Obrigado ao saber da surpreendente adiantada gravidez, remarque-se, restava ao idoso Casanova diante da incontinente paternidade que resolveu afinal assumir, seguir o aconselhamento da médica traduzido pela formalização da relação amorosa, implicando necessariamente, mesmo sem casamento, na montagem de uma residência confortável, posto que manifesto o dote de posses do parceiro. Um melodrama, afinal.

Ao lado de tudo, pregou a médica que os anseios da companheira fossem dirigidos para atenções outras a fim de livrá-la da obsessão nefasta. Quem sabe um curso superior; ou mesmo de idioma; aulas de boas maneiras; de instrumento musical; ou a formação de um grupo de amigas voltadas para ginástica com o uso de aparelhos domésticos; uma desejável piscina caseira; jogos de cartas ou equivalentes; mas, sobretudo, regular frequência a uma igreja e oitiva de sermões marcantes, cujo celebrante derramaria particular atenção frente a generosos dízimos.
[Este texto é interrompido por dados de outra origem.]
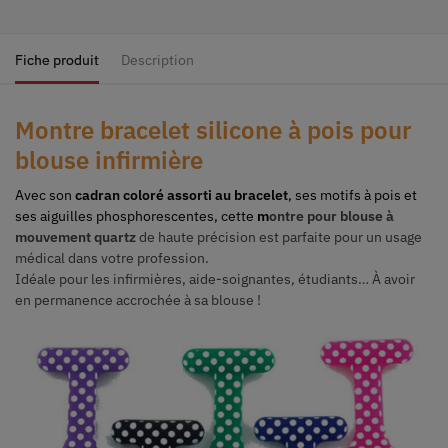
Fiche produit
Description
Montre bracelet silicone à pois pour
blouse infirmière
Avec son
cadran coloré assorti au bracelet
, ses motifs à pois et
ses aiguilles phosphorescentes, cette
m
ontre pour blouse à
mouvement quartz
de haute précision est parfaite pour un usage
médical dans votre profession.
Idéale pour les infirmières, aide-soignantes, étudiants…
À
avoir
en permanence accrochée à sa blouse !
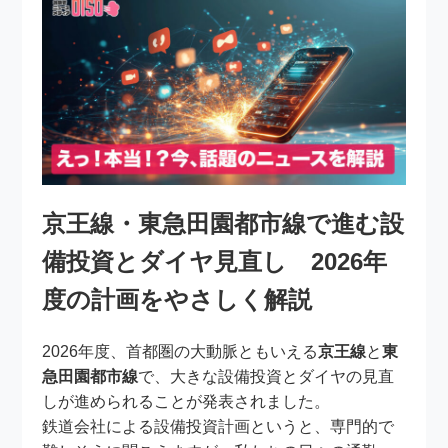
京王線・東急田園都市線で進む設
備投資とダイヤ見直し 2026年
度の計画をやさしく解説
2026年度、首都圏の大動脈ともいえる
京王線
と
東
急田園都市線
で、大きな設備投資とダイヤの見直
しが進められることが発表されました。
鉄道会社による設備投資計画というと、専門的で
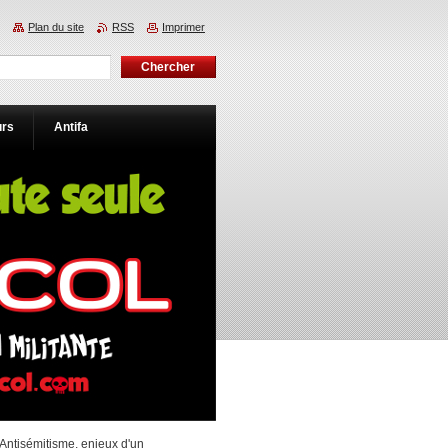
Plan du site
RSS
Imprimer
urs
Antifa
 Antisémitisme, enjeux d'un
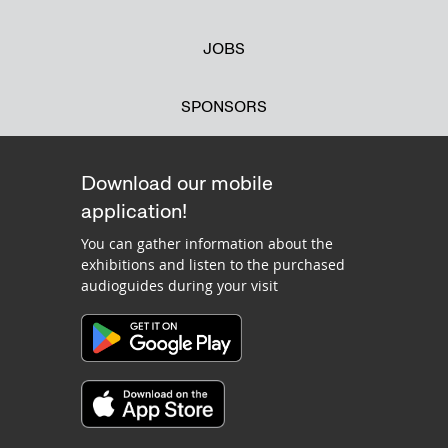
JOBS
SPONSORS
Download our mobile
application!
You can gather information about the
exhibitions and listen to the purchased
audioguides during your visit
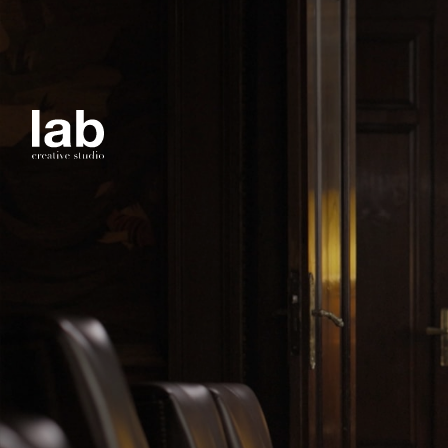
Una v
Ademais, registro cotidiano aposto num diário, em espontâneos termos que em seguida seriam acompanhados pela doutora. Assim: “hoje, quando saí para o trabalho fiquei olhando meu vizinho que estava lavando o carro na rua. Sem camisa e com um short transparente molhado, dava pra ver muito… Olhei, admirei, mas segui em frente. Nunca o imaginei em cima de mim. Mas ainda penso num colega que trabalha comigo e aparenta um estado permanente de sofrimento e solidão. Nunca o vi tentar seduzir ninguém e é justamente nisso que esta seu charme. As colegas de trabalho já comentaram vez ou outra que gostariam de cuidar dele, pobrezinho. Acredito que ele tenha consciência disso e contente-se em ser um simples objeto de desejo, nada mais. Talvez sinta o mesmo que eu agora no curso do tratamento: um terrível medo de dar um passo adiante e estragar tudo – emprego, família, a vida passada e futura.”
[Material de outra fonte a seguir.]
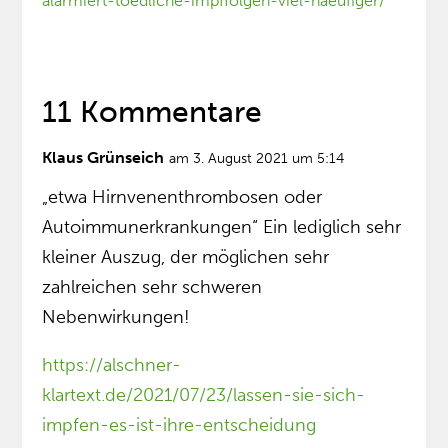
alarmiert-toedliche-impffolgen-viel-haeufiger/
11 Kommentare
Klaus Grünseich
am 3. August 2021 um 5:14
„etwa Hirnvenenthrombosen oder
Autoimmunerkrankungen“ Ein lediglich sehr
kleiner Auszug, der möglichen sehr
zahlreichen sehr schweren
Nebenwirkungen!
https://alschner-
klartext.de/2021/07/23/lassen-sie-sich-
impfen-es-ist-ihre-entscheidung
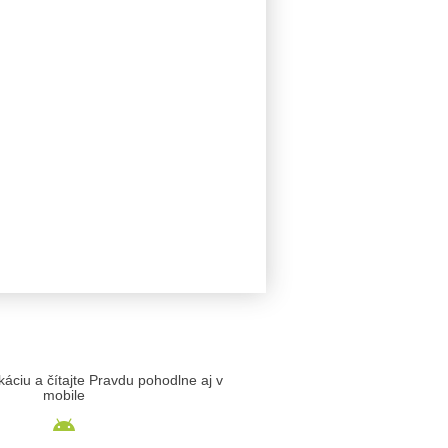
likáciu a čítajte Pravdu pohodlne aj v
mobile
“Mas, enfim…ainda sobre meu vizinho lavando o carro, senti uma vontade enorme de chorar pensando que estava vendo uma pessoa igual ao meu marido e a mim. Um dia será o nosso único dia a dia. O filho terá crescido, saído de casa e estaremos aposentados, lavando o carro ou pagando alguém que faça isso por nós, embora depois de determinada idade convém fazer coisas irrelevantes para passar o tempo, acreditar que nosso corpo ainda funciona bem, que não perdemos a noção do dinheiro e continuamos fazendo certas tarefas com humildade.”
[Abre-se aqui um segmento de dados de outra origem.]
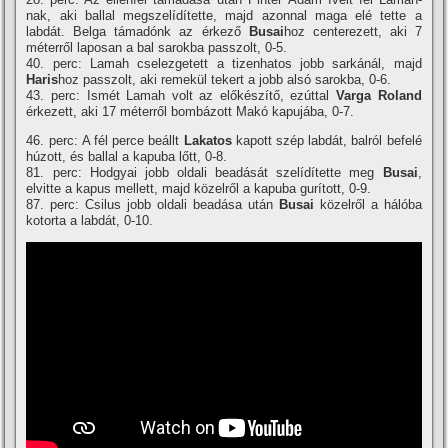
nak, aki ballal megszelí­dí­tette, majd azonnal maga elé tette a
labdát. Belga támadónk az érkező
Busai
hoz centerezett, aki 7
méterről laposan a bal sarokba passzolt, 0-5.
40. perc: Lamah cselezgetett a tizenhatos jobb sarkánál, majd
Haris
hoz passzolt, aki remekül tekert a jobb alsó sarokba, 0-6.
43. perc: Ismét Lamah volt az előkészí­tő, ezúttal
Varga Roland
érkezett, aki 17 méterről bombázott Makó kapujába, 0-7.
46. perc: A fél perce beállt
Lakatos
kapott szép labdát, balról befelé
húzott, és ballal a kapuba lőtt, 0-8.
81. perc: Hodgyai jobb oldali beadását szelí­dí­tette meg
Busai
,
elvitte a kapus mellett, majd közelről a kapuba gurí­tott, 0-9.
87. perc: Csilus jobb oldali beadása után
Busai
közelről a hálóba
kotorta a labdát, 0-10.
Enfim, finalmente apura-se a cura dos distúrbios de comportamento que assolou a nova companheira do cliente do escritório jurídico em seguida à formalização do seu divórcio com a esposa, quando nos procurou apenas nesse sentido, mas resultando no mais narrado. Lembramos que é comum esse frenesi todo que os estudiosos dizem-no atender como climatério que corresponde em parte à menopausa feminina. Apontou-se a leitura do livro “O Poder do Subconsciente”, autoria do Dr. Joseph Murphy, um sucesso com mais de 1 milhão de exemplares aqui vendidos. Dele se diz “não é mágica, não é mito nem é lenda” (Conclusão).